Será a fé menor do que a humanidade daqueles que a pastoreiam? Será mesmo que a política – algo milenar e que permitiu que construíssemos o mundo – é ocupação apenas de bandidos? Será que as forças policiais, repletas de homens e mulheres que arriscam suas vidas por estranhos todos os dias, realmente devem acabar por causa dos erros de alguns?

Acredito que a proposta de colocar um holofote sobre todas as instituições, principalmente as que agem de modo dogmático ou que se se fecham ao escrutínio da população, é essencial para a evolução da sociedade. As falhas devem ser mostradas, investigadas, corrigidas e punidas sempre que manifestadas. Isto é o mínimo que devemos àqueles que foram abusados, prejudicados, humilhados e que sofreram qualquer infortúnio cometido por quem quer que seja, de qualquer instituição, independente do cargo que ocupe – ocupou – e de qualquer suposto bem que tenha feito a outrem.
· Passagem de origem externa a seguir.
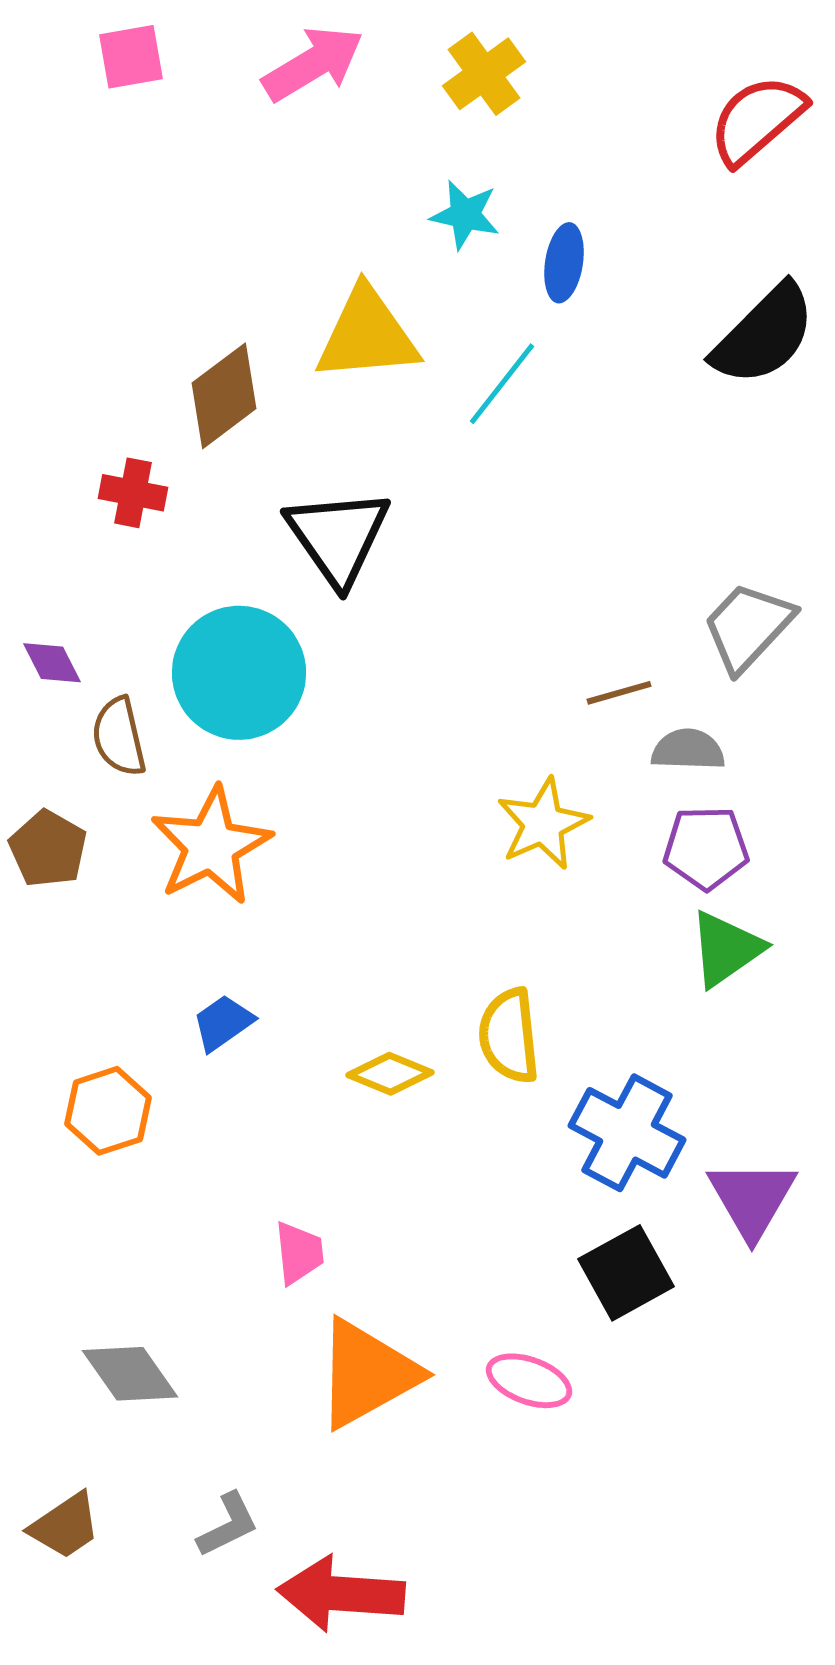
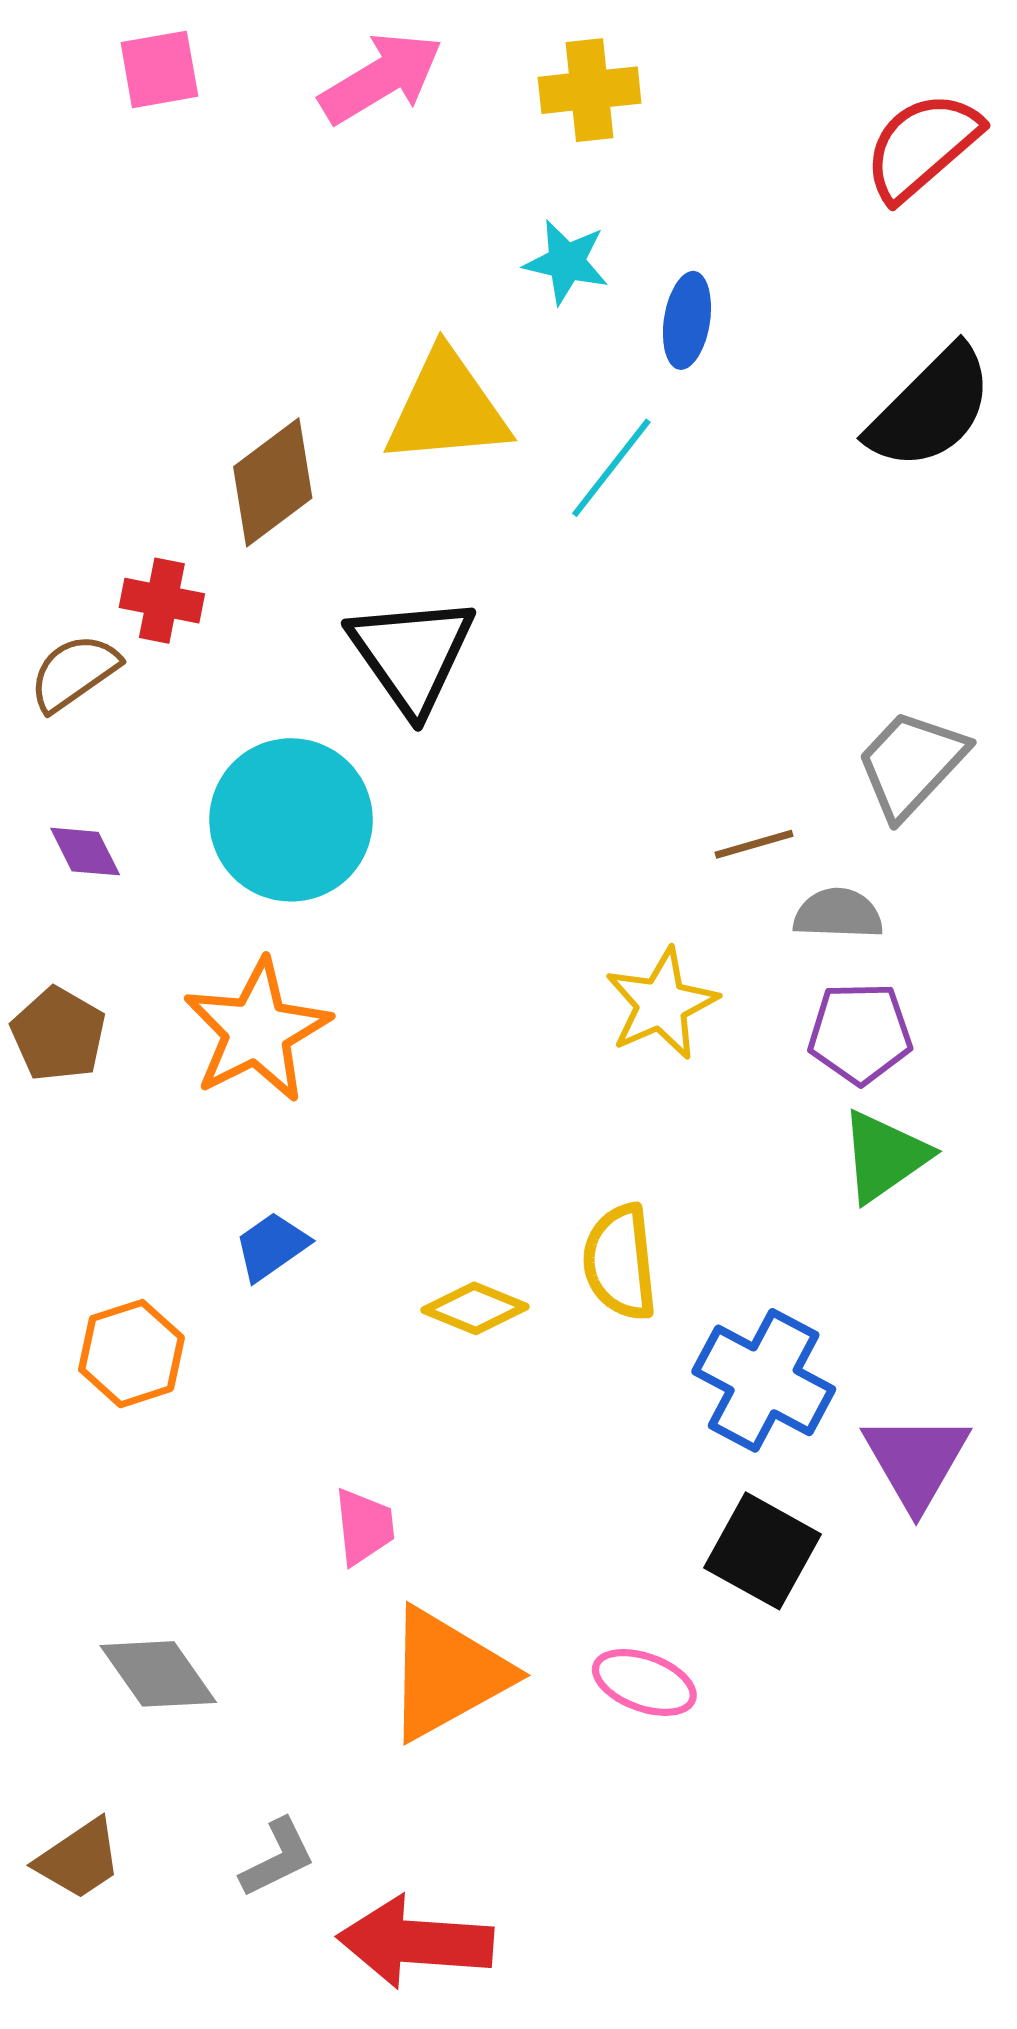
yellow cross: (484, 74) -> (590, 90), turned 30
purple diamond: (52, 663) -> (85, 852), moved
brown semicircle: (119, 737) -> (74, 672), moved, turned 68
black square: (626, 1273) -> (763, 1551), turned -32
O bem deve ser o objetivo e não deve haver pedágio para sua realização. Não é saudável anuir ao “tá ruim, mas tá bom”, aos discursos populistas do “podia ser pior” ou “não é correto, mas era o único jeito”. Chega de condicionantes que tentam justificar os erros e o mal impelidos a todos nós!

As instituições são feitas por pessoas, por suas crenças e atitudes, mas as pessoas não são as instituições, apenas fazem parte delas. Não devemos ser generalistas, tampouco metonímicos, sob pena de sermos injustos ou inocentes em demasia. Acenda os holofotes da crítica ao invés de incendiar a escuridão.

Marcos Marinho – Professor de marketing e Consultor Político.